- About this exercise: Only the lines below from the one that holds "skin care brand" through the one that holds "e effect to blogs are" should appear in the answer, copied exactly, end lines included and pictures omitted.

- Information supplied:
════════
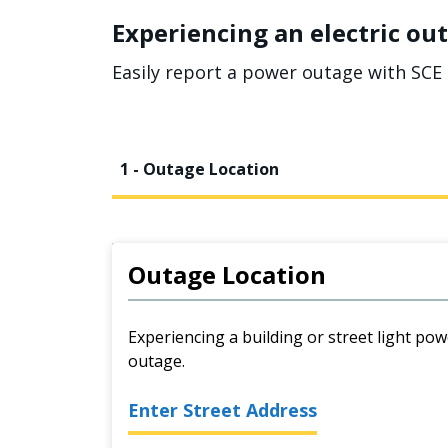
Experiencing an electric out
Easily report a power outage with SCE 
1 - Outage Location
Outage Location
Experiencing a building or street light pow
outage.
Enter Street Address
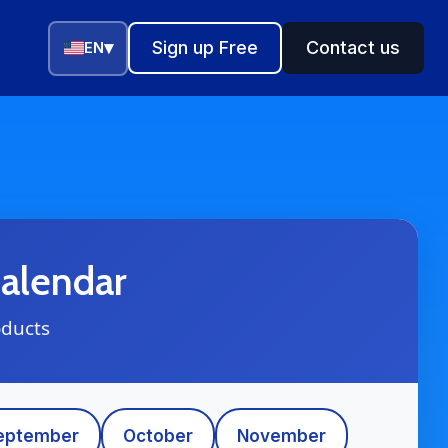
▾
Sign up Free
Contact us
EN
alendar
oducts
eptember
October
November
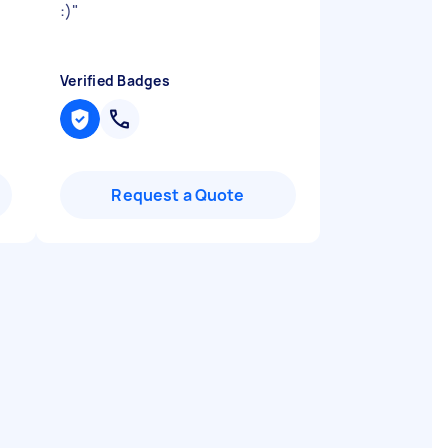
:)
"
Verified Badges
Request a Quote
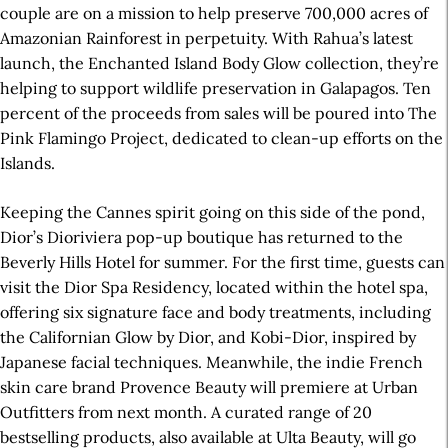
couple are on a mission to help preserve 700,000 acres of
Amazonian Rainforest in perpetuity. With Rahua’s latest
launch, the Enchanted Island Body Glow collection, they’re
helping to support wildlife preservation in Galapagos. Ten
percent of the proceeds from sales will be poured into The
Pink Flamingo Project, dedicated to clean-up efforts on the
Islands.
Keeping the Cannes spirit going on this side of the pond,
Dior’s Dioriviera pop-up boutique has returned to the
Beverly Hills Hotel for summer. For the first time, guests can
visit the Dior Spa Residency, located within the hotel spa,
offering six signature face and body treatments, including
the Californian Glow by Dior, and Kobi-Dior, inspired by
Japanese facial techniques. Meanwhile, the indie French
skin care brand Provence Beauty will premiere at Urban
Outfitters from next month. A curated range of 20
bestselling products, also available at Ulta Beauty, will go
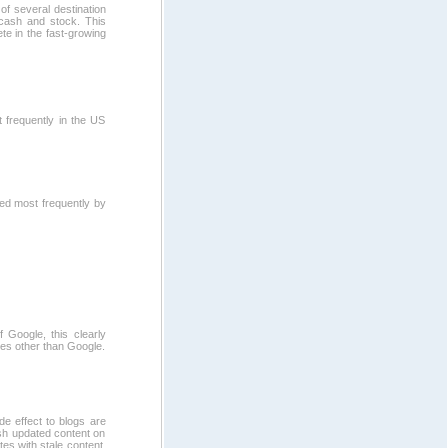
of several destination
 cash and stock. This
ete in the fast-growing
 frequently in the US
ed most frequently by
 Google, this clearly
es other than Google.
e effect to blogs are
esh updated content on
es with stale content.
════════
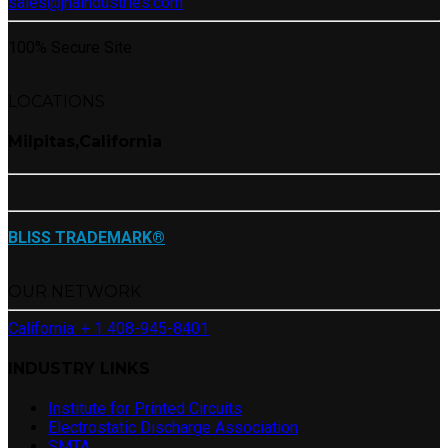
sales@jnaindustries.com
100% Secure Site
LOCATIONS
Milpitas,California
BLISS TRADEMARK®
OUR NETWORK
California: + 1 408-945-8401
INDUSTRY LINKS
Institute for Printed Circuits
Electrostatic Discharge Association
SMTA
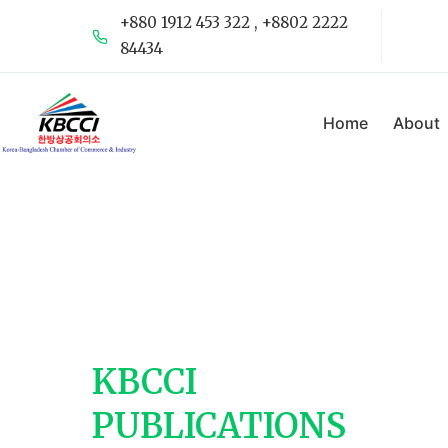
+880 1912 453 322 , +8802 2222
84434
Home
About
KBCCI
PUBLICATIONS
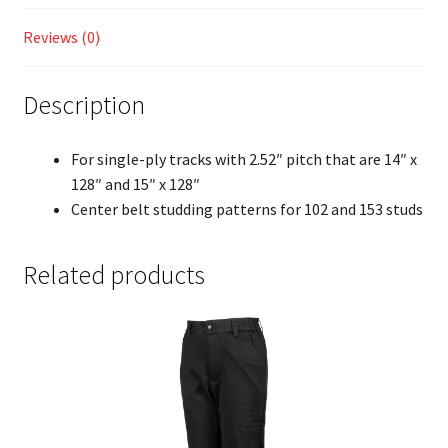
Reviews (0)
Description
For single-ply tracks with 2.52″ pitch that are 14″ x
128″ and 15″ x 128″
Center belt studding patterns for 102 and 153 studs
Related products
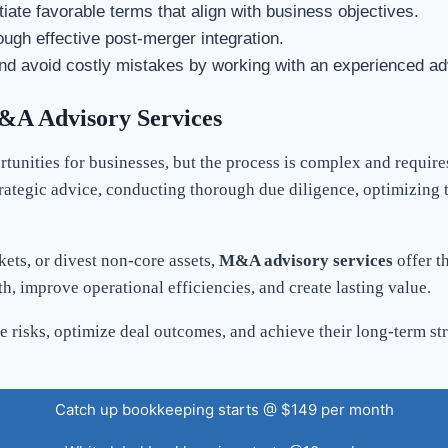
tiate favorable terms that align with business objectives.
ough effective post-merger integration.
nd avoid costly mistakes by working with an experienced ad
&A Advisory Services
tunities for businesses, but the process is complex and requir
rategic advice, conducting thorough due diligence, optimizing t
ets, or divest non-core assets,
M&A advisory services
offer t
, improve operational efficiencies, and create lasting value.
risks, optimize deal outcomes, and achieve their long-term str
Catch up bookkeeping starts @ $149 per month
════════
- Answer area:
skin care brand Provence Beauty will premiere at Urban
Outfitters from next month. A curated range of 20
bestselling products, also available at Ulta Beauty, will go
of several destination
 cash and stock. This
ete in the fast-growing
 frequently in the US
ed most frequently by
 Google, this clearly
es other than Google.
e effect to blogs are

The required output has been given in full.